La pandémie se chargera des mauvaises nouvelles en décembre. La montée fulgurante des cas de COVID-19 et l’émergence du variant Omicron sème l’inquiétude aux quatre coins de la ligue (et de la planète).
Le 16 décembre, deux heures avant d’affronter les Flyers de Philadelphie, le Santé publique du Québec demande au Canadien de ne pas laisser entrer les partisans pour assister au match. La rencontre aura lieu à huis clos. Ce sera le premier domino à tomber.
Le lendemain, on annonce que le duel contre les Bruins de Boston prévu le 18 est reporté à une date ultérieure.
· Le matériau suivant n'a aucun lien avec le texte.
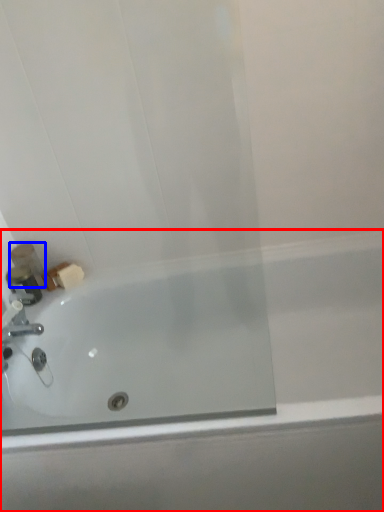 Question: Which object is further to the camera taking this photo, bathtub (highlighted by a red box) or toiletry (highlighted by a blue box)?

Choices:
 (A) bathtub
 (B) toiletry

Answer: (B)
Deux jours plus tard, le CH annule son voyage de trois matchs dans la région new-yorkaise juste avant Noël.
Le 20 décembre, la LNH décrète une pause complète des activités du 22 au 27.
Le 22 décembre, la ligue et l’association des joueurs décident conjointement de se retirer des Jeux olympiques de Pékin.
Bref, une chape de plomb tombe sur la LNH, et accessoirement sur le Canadien, en toute fin d’année. Au moment où nombreux croyaient que ça ne pouvait pas être pire.
Souhaitons au CH (et à nous tous) un peu plus de tranquillité et de sérénité en 2022.